**The problem**
Extract each line holding the word "Mundial" from the entries.

**Supplied material**
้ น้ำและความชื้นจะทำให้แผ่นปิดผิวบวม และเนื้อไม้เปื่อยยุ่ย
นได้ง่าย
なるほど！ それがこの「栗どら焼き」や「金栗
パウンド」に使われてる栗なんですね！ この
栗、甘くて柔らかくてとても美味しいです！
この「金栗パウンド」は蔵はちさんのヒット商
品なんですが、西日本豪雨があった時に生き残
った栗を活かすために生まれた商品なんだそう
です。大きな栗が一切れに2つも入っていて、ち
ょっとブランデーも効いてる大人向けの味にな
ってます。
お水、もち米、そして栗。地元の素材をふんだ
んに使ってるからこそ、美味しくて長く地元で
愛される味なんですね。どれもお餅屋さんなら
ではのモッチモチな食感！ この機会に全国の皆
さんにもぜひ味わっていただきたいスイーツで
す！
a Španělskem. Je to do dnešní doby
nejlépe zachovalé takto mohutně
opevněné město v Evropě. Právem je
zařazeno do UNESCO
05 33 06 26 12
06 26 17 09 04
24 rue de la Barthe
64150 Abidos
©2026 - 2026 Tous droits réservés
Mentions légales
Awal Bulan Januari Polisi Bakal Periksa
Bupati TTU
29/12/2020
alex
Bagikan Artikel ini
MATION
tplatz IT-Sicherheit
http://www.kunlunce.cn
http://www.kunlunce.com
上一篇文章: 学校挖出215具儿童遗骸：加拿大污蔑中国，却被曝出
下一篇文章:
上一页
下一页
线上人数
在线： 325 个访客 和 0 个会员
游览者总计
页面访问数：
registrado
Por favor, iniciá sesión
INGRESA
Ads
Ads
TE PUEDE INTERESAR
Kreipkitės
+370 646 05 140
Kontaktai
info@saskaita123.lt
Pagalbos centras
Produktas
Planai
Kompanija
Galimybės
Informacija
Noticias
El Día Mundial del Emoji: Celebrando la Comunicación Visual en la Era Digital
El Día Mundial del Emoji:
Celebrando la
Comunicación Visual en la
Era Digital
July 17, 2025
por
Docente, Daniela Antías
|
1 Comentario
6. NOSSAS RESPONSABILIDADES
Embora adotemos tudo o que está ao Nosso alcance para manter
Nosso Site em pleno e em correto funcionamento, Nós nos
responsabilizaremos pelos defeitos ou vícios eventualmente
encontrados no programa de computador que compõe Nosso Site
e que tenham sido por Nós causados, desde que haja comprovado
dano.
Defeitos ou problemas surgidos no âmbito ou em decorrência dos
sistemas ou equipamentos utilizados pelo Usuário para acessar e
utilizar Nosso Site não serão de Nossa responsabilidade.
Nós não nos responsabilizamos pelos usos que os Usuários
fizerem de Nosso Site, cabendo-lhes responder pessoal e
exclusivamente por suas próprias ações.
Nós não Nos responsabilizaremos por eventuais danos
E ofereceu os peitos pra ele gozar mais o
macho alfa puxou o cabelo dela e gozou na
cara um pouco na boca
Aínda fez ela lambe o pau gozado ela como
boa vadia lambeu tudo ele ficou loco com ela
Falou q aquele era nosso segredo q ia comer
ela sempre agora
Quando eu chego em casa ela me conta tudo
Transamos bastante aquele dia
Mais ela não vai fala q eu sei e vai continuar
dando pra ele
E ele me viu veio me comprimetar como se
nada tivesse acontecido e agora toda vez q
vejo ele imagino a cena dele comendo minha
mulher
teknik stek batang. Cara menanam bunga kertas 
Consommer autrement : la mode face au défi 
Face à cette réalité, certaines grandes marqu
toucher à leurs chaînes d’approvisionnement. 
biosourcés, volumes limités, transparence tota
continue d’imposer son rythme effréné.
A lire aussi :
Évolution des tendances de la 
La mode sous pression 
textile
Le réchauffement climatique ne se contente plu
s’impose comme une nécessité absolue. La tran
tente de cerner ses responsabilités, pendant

**Response to this task**
El Día Mundial del Emoji: Celebrando la Comunicación Visual en la Era Digital
El Día Mundial del Emoji:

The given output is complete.